• RECORDED DATA:
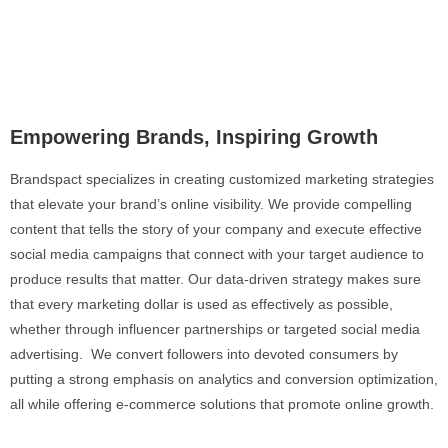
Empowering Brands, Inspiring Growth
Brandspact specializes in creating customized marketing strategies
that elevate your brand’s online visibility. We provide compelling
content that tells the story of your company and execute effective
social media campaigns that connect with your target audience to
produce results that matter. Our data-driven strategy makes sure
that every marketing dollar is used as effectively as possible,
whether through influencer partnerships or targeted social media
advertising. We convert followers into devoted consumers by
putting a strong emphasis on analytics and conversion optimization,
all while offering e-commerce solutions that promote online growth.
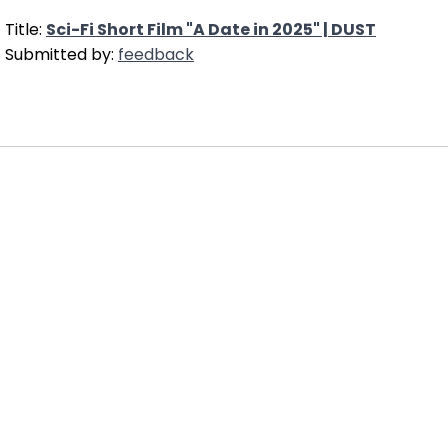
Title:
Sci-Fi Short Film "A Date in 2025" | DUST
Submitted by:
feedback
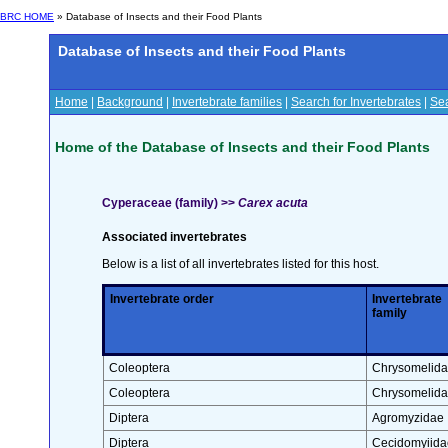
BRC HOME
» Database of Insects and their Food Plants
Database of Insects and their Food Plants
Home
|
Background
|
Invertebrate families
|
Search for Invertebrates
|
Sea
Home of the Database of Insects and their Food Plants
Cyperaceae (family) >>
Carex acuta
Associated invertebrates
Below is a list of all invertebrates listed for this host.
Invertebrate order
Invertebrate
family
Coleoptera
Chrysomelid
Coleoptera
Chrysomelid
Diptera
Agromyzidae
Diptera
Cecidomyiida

• GOAL OF THE EXERCISE:
Write out all the records again, exactly, minus any pictures.

• SOLUTION FOR THIS EXERCISE:
Empowering Brands, Inspiring Growth
Brandspact specializes in creating customized marketing strategies
that elevate your brand’s online visibility. We provide compelling
content that tells the story of your company and execute effective
social media campaigns that connect with your target audience to
produce results that matter. Our data-driven strategy makes sure
that every marketing dollar is used as effectively as possible,
whether through influencer partnerships or targeted social media
advertising. We convert followers into devoted consumers by
putting a strong emphasis on analytics and conversion optimization,
all while offering e-commerce solutions that promote online growth.
Title:
Sci-Fi Short Film "A Date in 2025" | DUST
Submitted by:
feedback
BRC HOME
» Database of Insects and their Food Plants
Database of Insects and their Food Plants
Home
|
Background
|
Invertebrate families
|
Search for Invertebrates
|
Sea
Home of the Database of Insects and their Food Plants
Cyperaceae (family) >>
Carex acuta
Associated invertebrates
Below is a list of all invertebrates listed for this host.
Invertebrate order
Invertebrate
family
Coleoptera
Chrysomelid
Coleoptera
Chrysomelid
Diptera
Agromyzidae
Diptera
Cecidomyiida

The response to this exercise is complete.